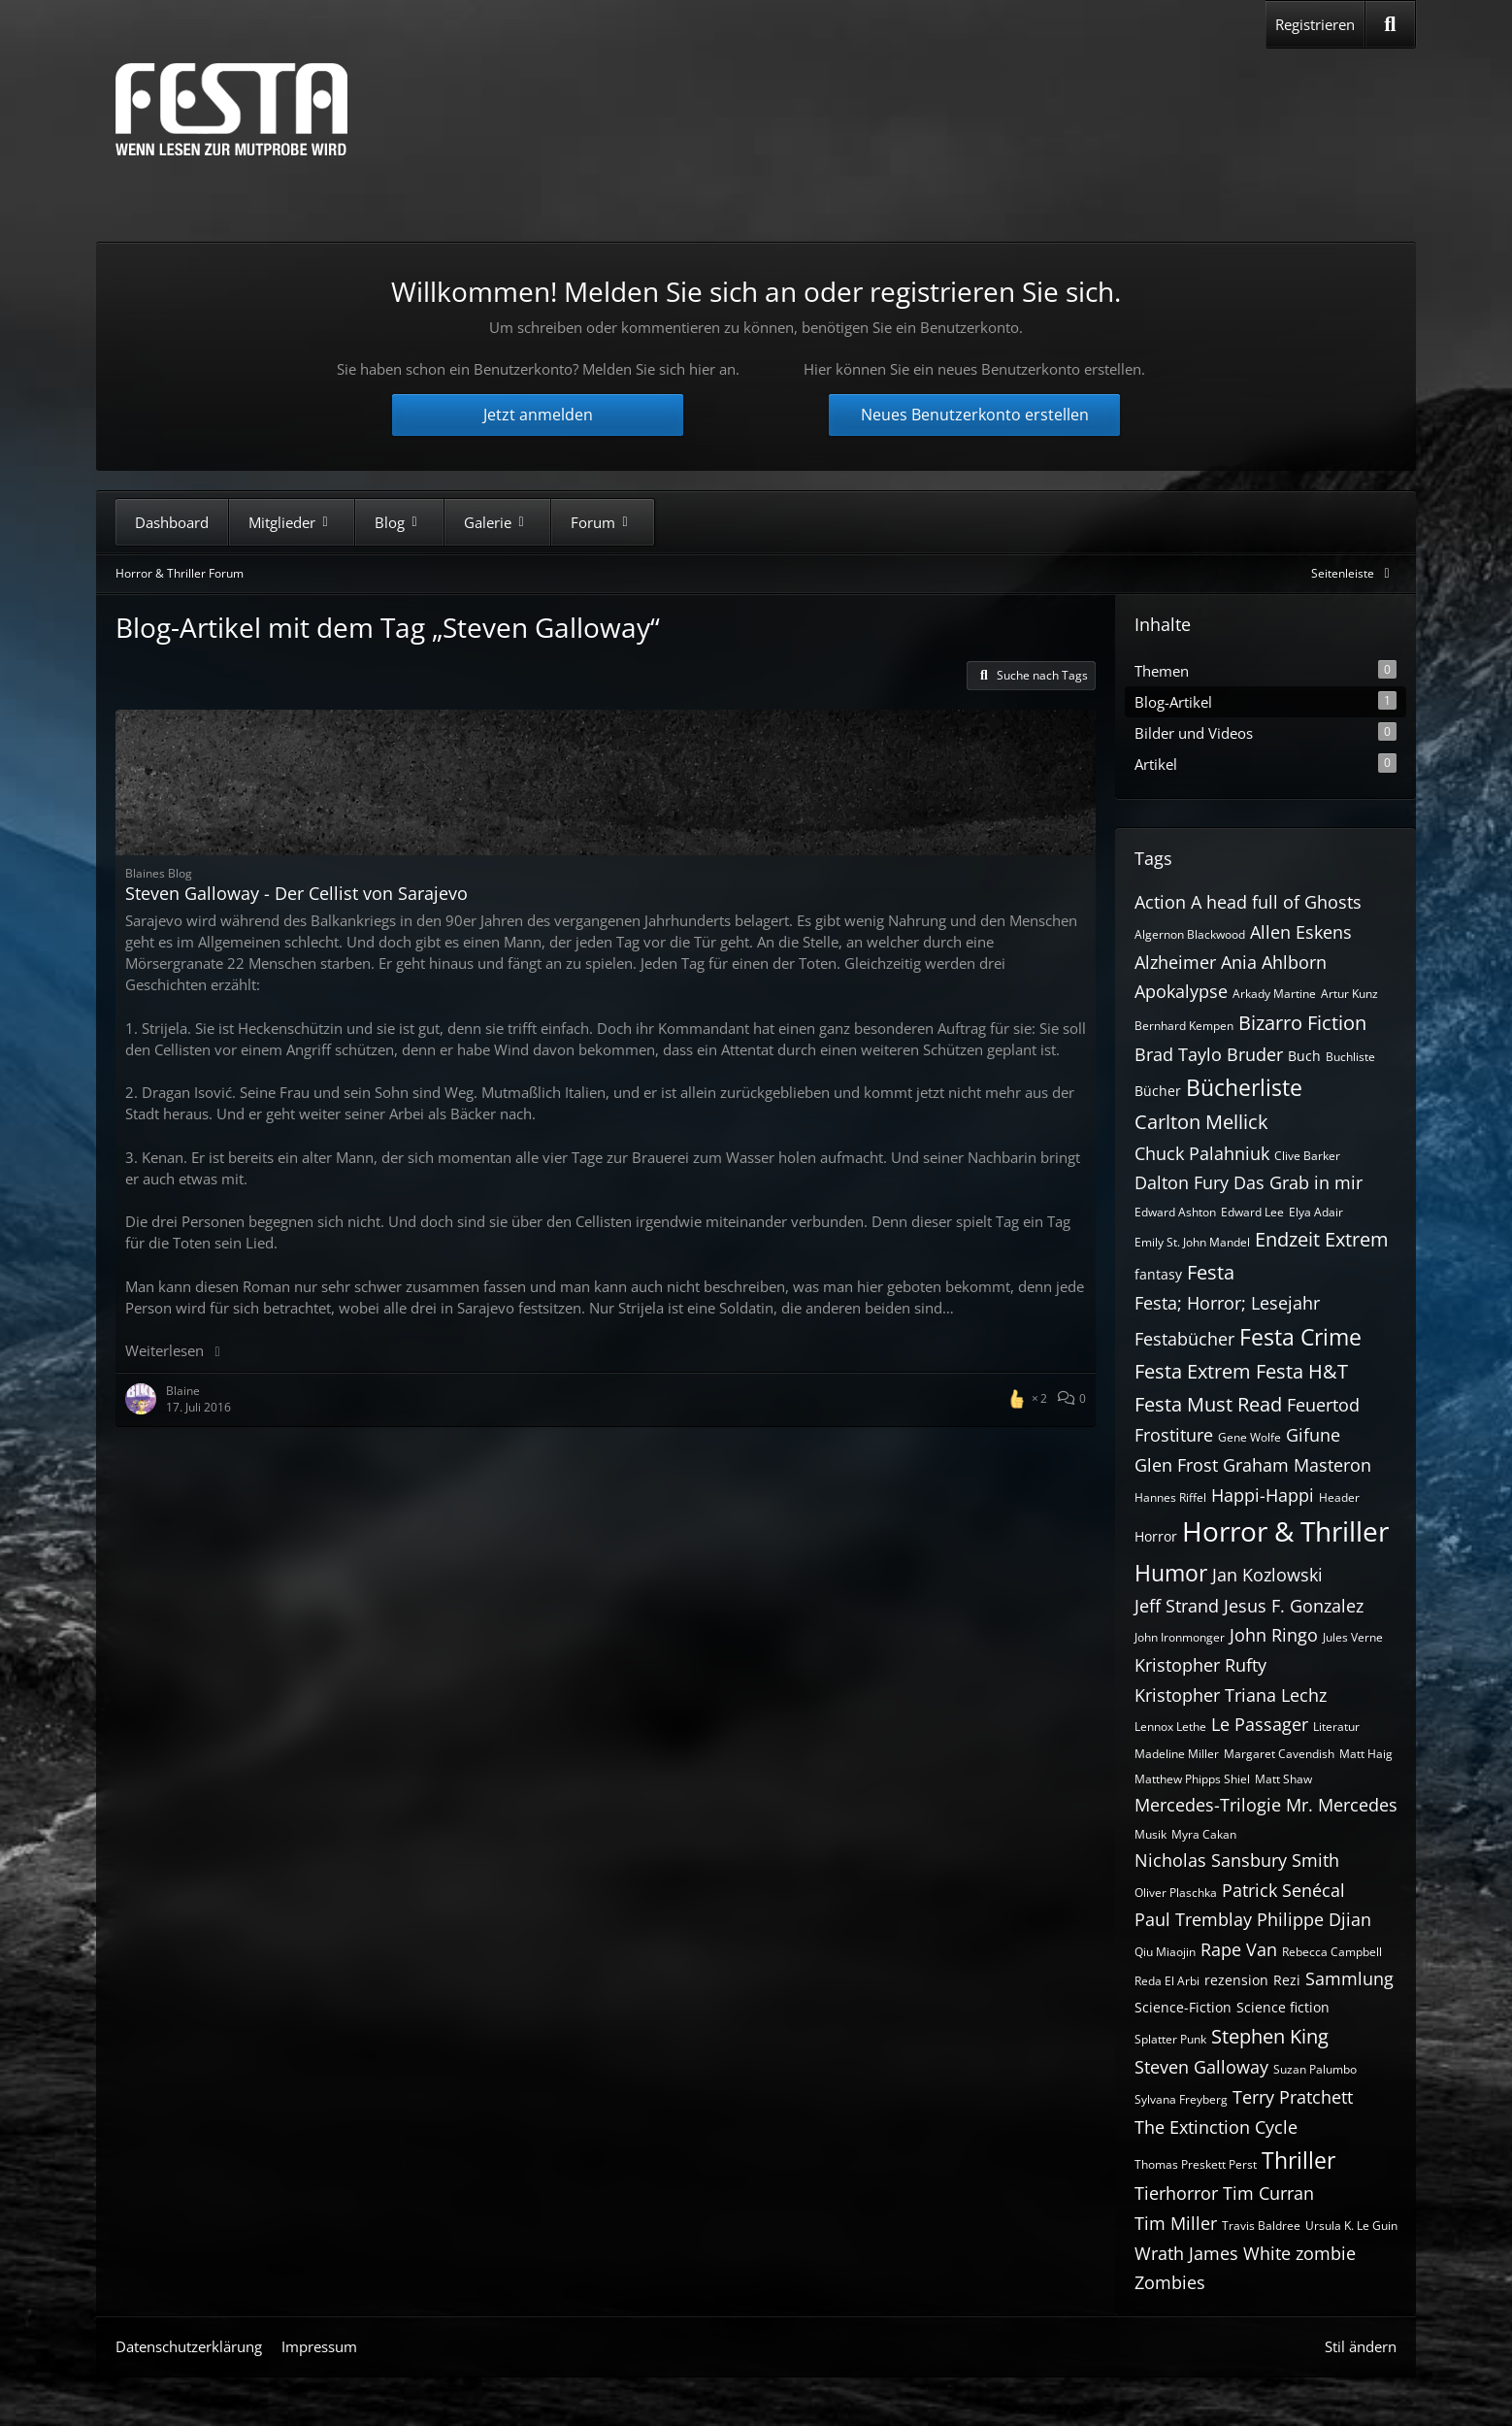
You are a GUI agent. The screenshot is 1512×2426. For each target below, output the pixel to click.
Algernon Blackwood (1189, 934)
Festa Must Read (1208, 1404)
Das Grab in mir (1298, 1182)
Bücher (1157, 1090)
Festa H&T (1302, 1371)
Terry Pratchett (1293, 2097)
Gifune (1313, 1434)
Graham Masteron (1297, 1465)
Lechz (1304, 1695)
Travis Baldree (1261, 2225)
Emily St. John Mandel (1192, 1242)
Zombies (1169, 2282)
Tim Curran (1268, 2193)
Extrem (1357, 1239)
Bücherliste (1244, 1087)
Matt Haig (1366, 1753)
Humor (1170, 1572)
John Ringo (1274, 1634)
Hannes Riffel (1170, 1497)
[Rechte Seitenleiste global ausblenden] (1354, 573)
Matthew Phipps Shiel (1192, 1779)
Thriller (1298, 2160)
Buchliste (1350, 1056)
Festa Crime (1300, 1336)
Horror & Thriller (1285, 1530)
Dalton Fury (1181, 1182)
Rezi (1286, 1980)
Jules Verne (1353, 1637)
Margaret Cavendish (1279, 1753)
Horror (1155, 1536)
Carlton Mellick (1201, 1122)
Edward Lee (1252, 1212)
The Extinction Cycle (1216, 2127)
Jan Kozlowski (1267, 1574)
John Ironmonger (1179, 1637)
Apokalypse (1181, 991)
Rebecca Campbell (1332, 1952)
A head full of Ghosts (1276, 902)
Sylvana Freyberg (1181, 2099)
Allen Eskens (1301, 932)
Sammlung (1349, 1978)
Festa (1210, 1272)
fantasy (1158, 1274)
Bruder (1255, 1054)
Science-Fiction (1183, 2007)
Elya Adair (1316, 1212)
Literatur (1336, 1726)
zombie (1326, 2253)
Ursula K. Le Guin (1351, 2225)
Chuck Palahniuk (1201, 1153)
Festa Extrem (1192, 1371)
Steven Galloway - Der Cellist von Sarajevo (296, 893)
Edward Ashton (1175, 1212)
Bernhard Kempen (1183, 1025)
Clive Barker (1307, 1155)
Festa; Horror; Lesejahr (1227, 1302)
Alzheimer (1175, 962)
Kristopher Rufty (1200, 1665)
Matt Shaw (1283, 1779)
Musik (1150, 1834)
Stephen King (1270, 2036)
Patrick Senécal (1283, 1890)
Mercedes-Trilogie (1207, 1804)
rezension (1236, 1980)
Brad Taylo (1178, 1054)
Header (1339, 1497)
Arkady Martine (1274, 993)
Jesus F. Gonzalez (1294, 1605)
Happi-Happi (1262, 1495)
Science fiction (1283, 2007)
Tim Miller (1175, 2223)
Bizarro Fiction (1302, 1023)
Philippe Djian (1314, 1919)
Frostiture (1173, 1434)
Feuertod (1323, 1404)
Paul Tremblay (1193, 1919)
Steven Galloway (1201, 2066)
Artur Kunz (1349, 993)
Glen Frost (1176, 1465)
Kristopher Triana (1205, 1695)
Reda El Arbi (1167, 1981)
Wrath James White (1212, 2253)
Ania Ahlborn (1274, 962)
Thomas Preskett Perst (1195, 2164)
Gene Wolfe (1249, 1437)
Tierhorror (1176, 2193)
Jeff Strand (1176, 1605)
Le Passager (1259, 1724)
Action (1160, 902)
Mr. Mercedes (1341, 1804)
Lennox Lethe (1170, 1726)
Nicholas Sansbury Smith (1236, 1860)
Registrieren (1315, 24)
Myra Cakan (1203, 1834)
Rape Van (1238, 1949)
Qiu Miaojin (1165, 1952)
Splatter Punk (1170, 2039)
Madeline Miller (1176, 1753)
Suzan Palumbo (1315, 2069)
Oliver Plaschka (1175, 1892)
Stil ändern (1361, 2346)
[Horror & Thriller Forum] (231, 109)
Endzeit (1287, 1239)
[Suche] (1390, 24)
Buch (1304, 1056)
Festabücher (1184, 1338)
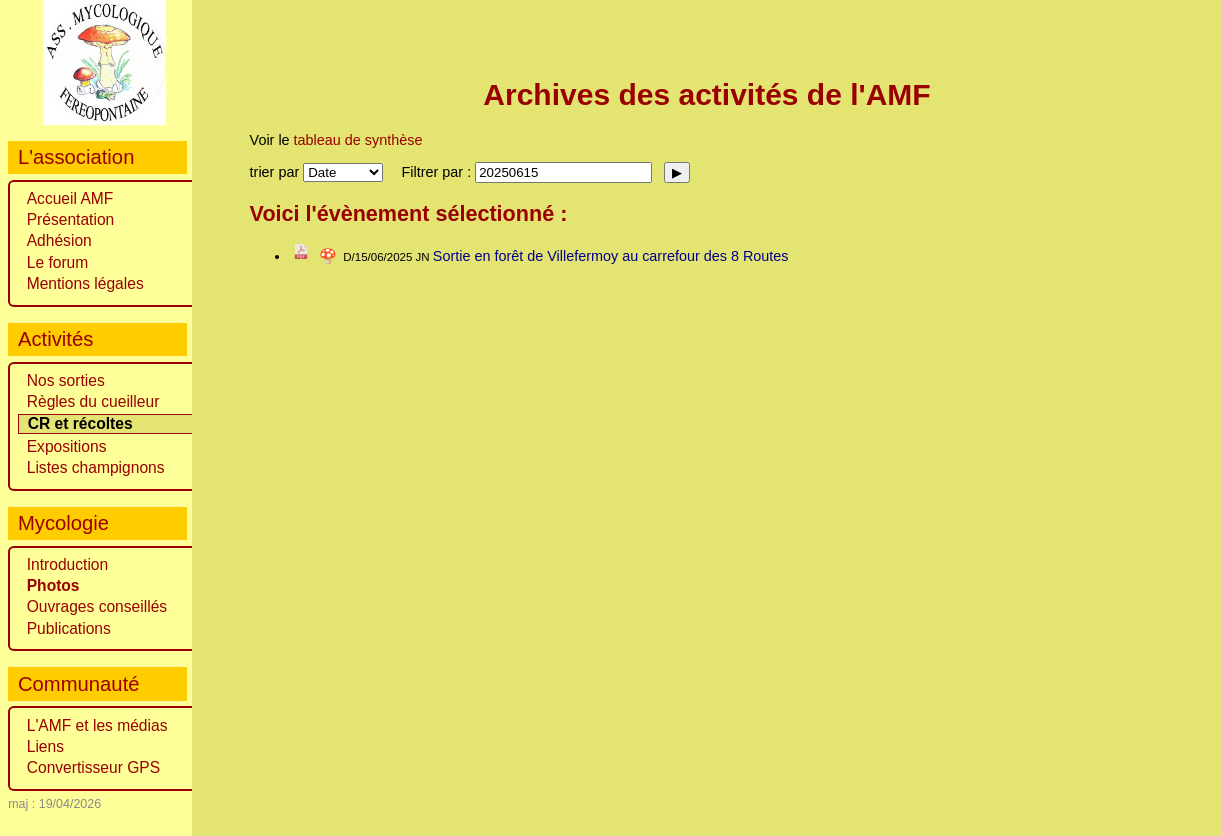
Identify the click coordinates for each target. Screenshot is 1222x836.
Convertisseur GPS (93, 767)
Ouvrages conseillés (97, 606)
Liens (45, 746)
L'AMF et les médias (97, 725)
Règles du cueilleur (93, 401)
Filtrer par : (439, 172)
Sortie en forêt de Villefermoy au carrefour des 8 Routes (611, 256)
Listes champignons (96, 467)
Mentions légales (85, 283)
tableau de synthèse (358, 140)
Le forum (58, 262)
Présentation (71, 219)
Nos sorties (66, 380)
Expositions (67, 446)
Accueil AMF (70, 198)
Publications (69, 628)
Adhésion (59, 240)
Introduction (68, 564)
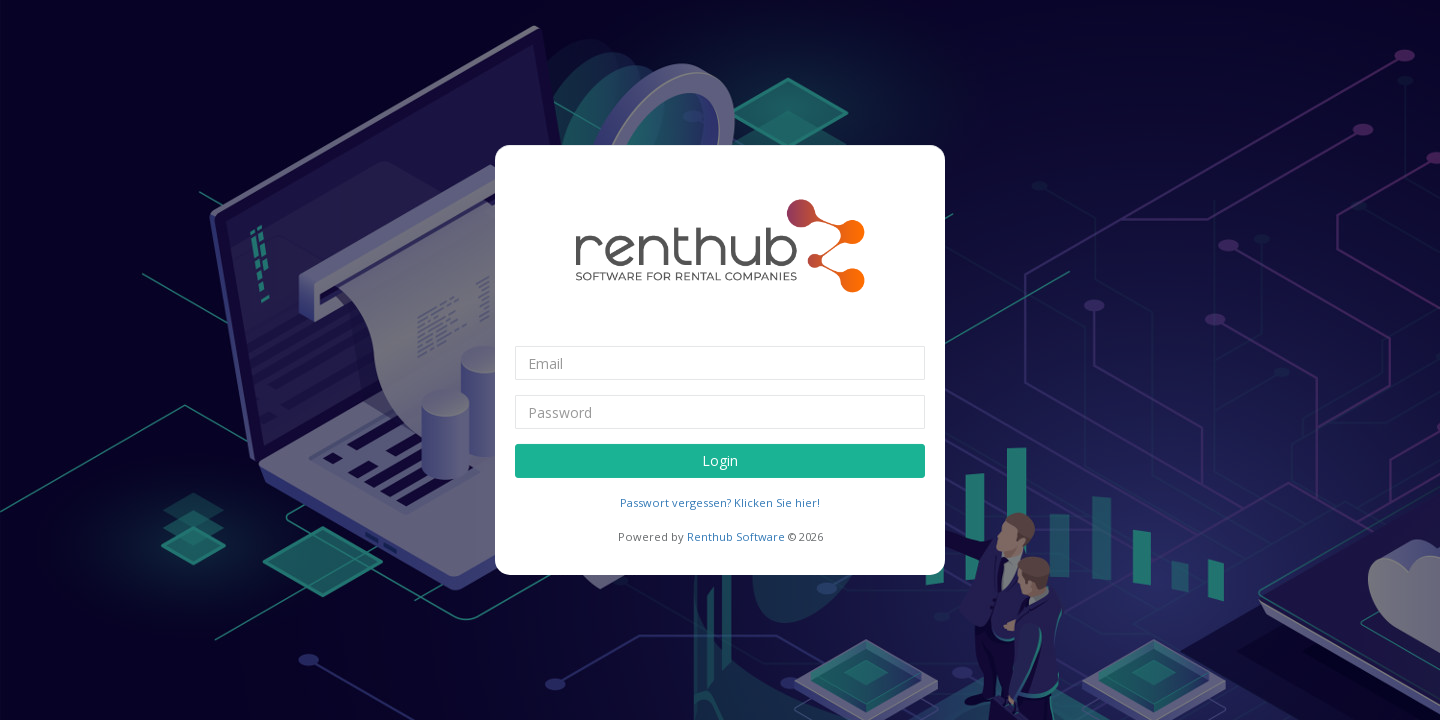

------

#### Work to complete:
The answer should consist only of the lines above from the one with "Madeline Miller (1176, 1753)" through the one with "Publications (69, 628)", repeated exactly, with no pictures among them.

#### Finished exercise:
Madeline Miller (1176, 1753)
Suzan Palumbo (1315, 2069)
Oliver Plaschka (1175, 1892)
Stil ändern (1361, 2346)
[Horror & Thriller Forum] (231, 109)
Endzeit (1287, 1239)
[Suche] (1390, 24)
Buch (1304, 1056)
Festabücher (1184, 1338)
Identify the click coordinates for each target. Screenshot is 1222x836.
Convertisseur GPS (93, 767)
Ouvrages conseillés (97, 606)
Liens (45, 746)
L'AMF et les médias (97, 725)
Règles du cueilleur (93, 401)
Filtrer par : (439, 172)
Sortie en forêt de Villefermoy au carrefour des 8 Routes (611, 256)
Listes champignons (96, 467)
Mentions légales (85, 283)
tableau de synthèse (358, 140)
Le forum (58, 262)
Présentation (71, 219)
Nos sorties (66, 380)
Expositions (67, 446)
Accueil AMF (70, 198)
Publications (69, 628)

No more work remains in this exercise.